Nothing but the lines from the one containing "約1万円でノイキャン、デュアル" through the end of the entries below should appear in your answer, transcribed exactly; please drop the pictures.

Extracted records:
'''

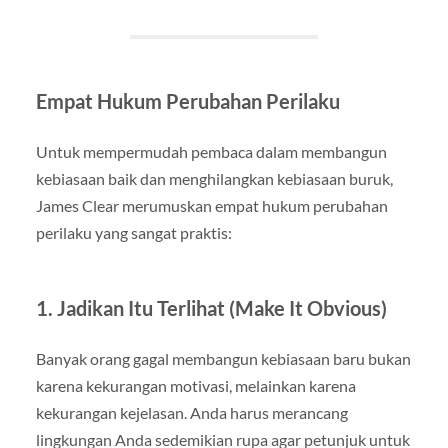
Empat Hukum Perubahan Perilaku
Untuk mempermudah pembaca dalam membangun
kebiasaan baik dan menghilangkan kebiasaan buruk,
James Clear merumuskan empat hukum perubahan
perilaku yang sangat praktis:
1. Jadikan Itu Terlihat (Make It Obvious)
Banyak orang gagal membangun kebiasaan baru bukan
karena kekurangan motivasi, melainkan karena
kekurangan kejelasan. Anda harus merancang
lingkungan Anda sedemikian rupa agar petunjuk untuk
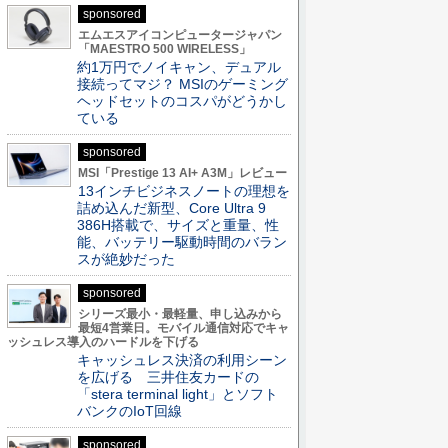
sponsored
エムエスアイコンピュータージャパン
「MAESTRO 500 WIRELESS」
約1万円でノイキャン、デュアル
接続ってマジ？ MSIのゲーミング
ヘッドセットのコスパがどうかし
ている
sponsored
MSI「Prestige 13 AI+ A3M」レビュー
13インチビジネスノートの理想を
詰め込んだ新型、Core Ultra 9
386H搭載で、サイズと重量、性
能、バッテリー駆動時間のバラン
スが絶妙だった
sponsored
シリーズ最小・最軽量、申し込みから
最短4営業日。モバイル通信対応でキャ
ッシュレス導入のハードルを下げる
キャッシュレス決済の利用シーン
を広げる 三井住友カードの
「stera terminal light」とソフト
バンクのIoT回線
sponsored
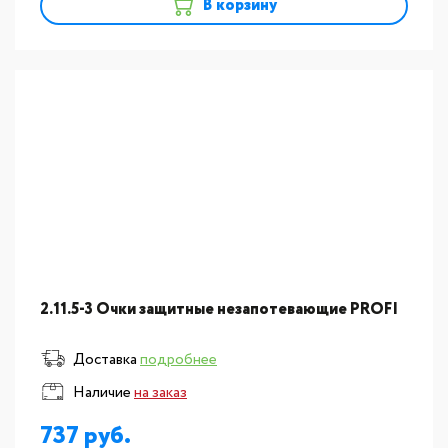
В корзину
2.11.5-3 Очки защитные незапотевающие PROFI
Доставка
подробнее
Наличие
на заказ
737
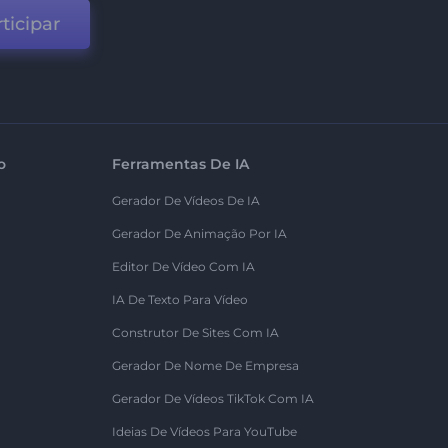
ticipar
o
Ferramentas De IA
Gerador De Vídeos De IA
Gerador De Animação Por IA
Editor De Vídeo Com IA
IA De Texto Para Vídeo
Construtor De Sites Com IA
Gerador De Nome De Empresa
Gerador De Vídeos TikTok Com IA
Ideias De Vídeos Para YouTube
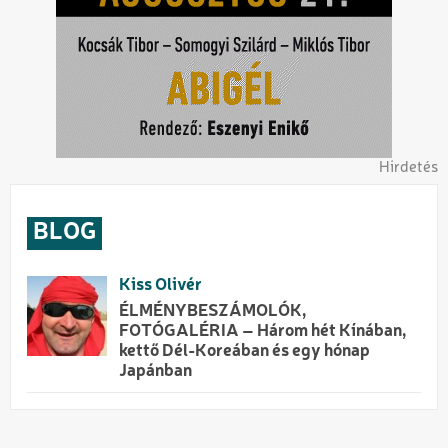
Hirdetés
BLOG
Kiss Olivér
ÉLMÉNYBESZÁMOLÓK,
FOTÓGALÉRIA – Három hét Kínában,
kettő Dél-Koreában és egy hónap
Japánban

'''

◆ Written solution:
約1万円でノイキャン、デュアル
接続ってマジ？ MSIのゲーミング
ヘッドセットのコスパがどうかし
ている
sponsored
MSI「Prestige 13 AI+ A3M」レビュー
13インチビジネスノートの理想を
詰め込んだ新型、Core Ultra 9
386H搭載で、サイズと重量、性
能、バッテリー駆動時間のバラン
スが絶妙だった
sponsored
シリーズ最小・最軽量、申し込みから
最短4営業日。モバイル通信対応でキャ
ッシュレス導入のハードルを下げる
キャッシュレス決済の利用シーン
を広げる 三井住友カードの
「stera terminal light」とソフト
バンクのIoT回線
sponsored
В корзину
2.11.5-3 Очки защитные незапотевающие PROFI
Доставка
подробнее
Наличие
на заказ
737
ticipar
o
Ferramentas De IA
Gerador De Vídeos De IA
Gerador De Animação Por IA
Editor De Vídeo Com IA
IA De Texto Para Vídeo
Construtor De Sites Com IA
Gerador De Nome De Empresa
Gerador De Vídeos TikTok Com IA
Ideias De Vídeos Para YouTube
Hirdetés
BLOG
Kiss Olivér
ÉLMÉNYBESZÁMOLÓK,
FOTÓGALÉRIA – Három hét Kínában,
kettő Dél-Koreában és egy hónap
Japánban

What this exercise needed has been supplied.